A Nation of Crybabies

When the left is not predicting doom, they are pointing fingers – common targets being the fed, the rich, Washington and ‘greedy’ employers that refuse to pay their employees a ‘livable wage’ for the job of inquiring patrons about wanting fries to go with their burger. They hate success and America’s exceptionalism, so anything
that makes the rich lose money – crisis, recession, taxes, regulation, and raising interest rates – they anticipate and instigate with glee. We’re becoming a nation of crybabies, deriving enjoyment from failure instead of success, spreading wealth instead of creating it.

The left is always predicting doom and gloom because they have little faith in humanity. Without their maternal welfare state and our fealty, the world is doomed. Their belief in the stock market being a bubble and rigged, that humanity has become more violent, that IQ and SAT scores are meaningless, or that the U.S. economy is weak or still in a recession is a reflection of their own biases and divorced of the reality they willingly choose to deny.

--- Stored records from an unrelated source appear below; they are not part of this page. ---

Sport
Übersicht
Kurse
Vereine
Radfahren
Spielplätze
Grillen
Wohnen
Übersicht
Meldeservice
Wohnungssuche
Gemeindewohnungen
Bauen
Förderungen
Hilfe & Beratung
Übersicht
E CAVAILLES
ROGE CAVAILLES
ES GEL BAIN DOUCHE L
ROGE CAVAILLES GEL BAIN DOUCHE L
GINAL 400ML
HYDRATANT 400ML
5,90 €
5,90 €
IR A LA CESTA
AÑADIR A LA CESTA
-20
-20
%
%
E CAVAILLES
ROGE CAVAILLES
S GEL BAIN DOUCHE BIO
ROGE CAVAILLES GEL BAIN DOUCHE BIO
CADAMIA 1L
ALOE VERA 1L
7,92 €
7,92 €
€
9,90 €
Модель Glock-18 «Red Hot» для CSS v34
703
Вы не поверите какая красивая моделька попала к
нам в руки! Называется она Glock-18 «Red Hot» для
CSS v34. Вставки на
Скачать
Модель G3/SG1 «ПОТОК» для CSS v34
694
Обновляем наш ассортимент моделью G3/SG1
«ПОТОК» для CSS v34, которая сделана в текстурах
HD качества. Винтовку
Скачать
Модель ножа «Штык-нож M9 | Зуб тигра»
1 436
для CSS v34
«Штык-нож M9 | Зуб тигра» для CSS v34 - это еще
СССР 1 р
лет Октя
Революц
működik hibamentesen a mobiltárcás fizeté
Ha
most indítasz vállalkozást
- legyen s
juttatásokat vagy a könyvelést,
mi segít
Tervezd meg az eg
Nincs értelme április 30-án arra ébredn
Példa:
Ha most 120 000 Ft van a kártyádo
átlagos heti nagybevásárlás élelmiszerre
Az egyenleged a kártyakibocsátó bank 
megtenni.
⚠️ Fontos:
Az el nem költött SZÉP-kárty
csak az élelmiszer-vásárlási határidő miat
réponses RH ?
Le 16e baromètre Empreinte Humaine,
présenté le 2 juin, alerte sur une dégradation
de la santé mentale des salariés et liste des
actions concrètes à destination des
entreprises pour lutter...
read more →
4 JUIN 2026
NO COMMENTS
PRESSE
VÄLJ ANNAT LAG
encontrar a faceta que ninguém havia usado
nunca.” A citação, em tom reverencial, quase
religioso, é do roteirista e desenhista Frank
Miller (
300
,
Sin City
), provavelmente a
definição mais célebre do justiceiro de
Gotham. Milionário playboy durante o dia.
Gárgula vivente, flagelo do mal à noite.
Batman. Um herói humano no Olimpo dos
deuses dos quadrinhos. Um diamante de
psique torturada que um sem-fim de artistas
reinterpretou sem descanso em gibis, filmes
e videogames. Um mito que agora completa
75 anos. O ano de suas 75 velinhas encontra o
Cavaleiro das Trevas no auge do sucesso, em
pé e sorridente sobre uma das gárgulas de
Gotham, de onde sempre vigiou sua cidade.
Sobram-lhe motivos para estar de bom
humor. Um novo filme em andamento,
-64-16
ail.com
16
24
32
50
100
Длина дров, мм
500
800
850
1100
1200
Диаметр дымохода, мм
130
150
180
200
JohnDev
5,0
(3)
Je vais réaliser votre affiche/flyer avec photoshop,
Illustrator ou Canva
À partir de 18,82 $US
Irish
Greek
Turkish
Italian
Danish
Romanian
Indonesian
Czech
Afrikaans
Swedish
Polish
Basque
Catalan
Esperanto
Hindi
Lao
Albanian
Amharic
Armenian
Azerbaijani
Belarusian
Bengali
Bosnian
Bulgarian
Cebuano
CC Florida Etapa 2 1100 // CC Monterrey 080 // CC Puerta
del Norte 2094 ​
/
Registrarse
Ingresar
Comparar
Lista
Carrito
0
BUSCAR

We recommend voting for Jeb Bush because he supports the the trio of conservatism: free markets, low taxes, and defense spending. While Mitt Romney won over independents with his moving story of being unemployed and his private sector experience, we look forward to hearing Jeb’s own narrative throughout the campaign- that is assuming he runs. His stance on immigration is controversial, but he understands a free market shouldn’t limit its labor options. The left wants protectionism and all the welfare program to themselves, and although we do need better border control, we should increase the h-1b visa cap to skilled immigrants. Maybe Facebook stock would be higher if tech wages were lower. According to Milton Friedman, “The Social Responsibility of Business is to Increase its Profits”. Everyone benefits when wages aren’t too high. Low wages benefits Walmart shareholders with bigger profit margins and cheaper goods benefit consumers.

From http://www.commondreams.org/headline/2014/04/18-8?

As we go forward, according to Krugman, Piketty’s thesis says that even though inequality is already a huge problem, it’s going to get even worse. “Unless something gets better,” he explains, “we’re going to look back nostalgically on the early 21st century when you could still at least have the pretense that the wealthy actually earned their wealth. And, you know, by the year 2030, it’ll all be inherited.”

Sounds like cry me a river. Just more blaming the 1% for everything. That is the best argument they can muster. No facts, just vague threats of upheaval and crisis if wealth doesn’t become more equal.

Again let’s turn to actual data. From http://www.chicagobooth.edu/capideas/magazine/summer-2013/billionaires-self-made

Most individuals on the Forbes 400 list did not inherit the family business but rather made their own fortune. Kaplan and Rauh found that 69 percent of those on the list in 2011 started their own business, compared with only 40 percent in 1982. In other words, there are fewer people on the Forbes 400 list who came from an affluent background and eventually took over the family business, such as brothers David and Charles Koch (Koch Industries) and the Walton siblings (Wal-Mart), and more self-made people such as Bill Gates (Microsoft), Warren Buffet (Berkshire Hathaway), Philip Knight (Nike), and Stephen Schwarzman (Blackstone Group), who had an upper middle-class upbringing and eventually built their own successful companies.

We can also add all those newly minted tech billionaires to the list of non-inherited wealth.

If the left wants to beleive America is in decline becase the wealth isn’t being distributed sufficiently fairly, so be it.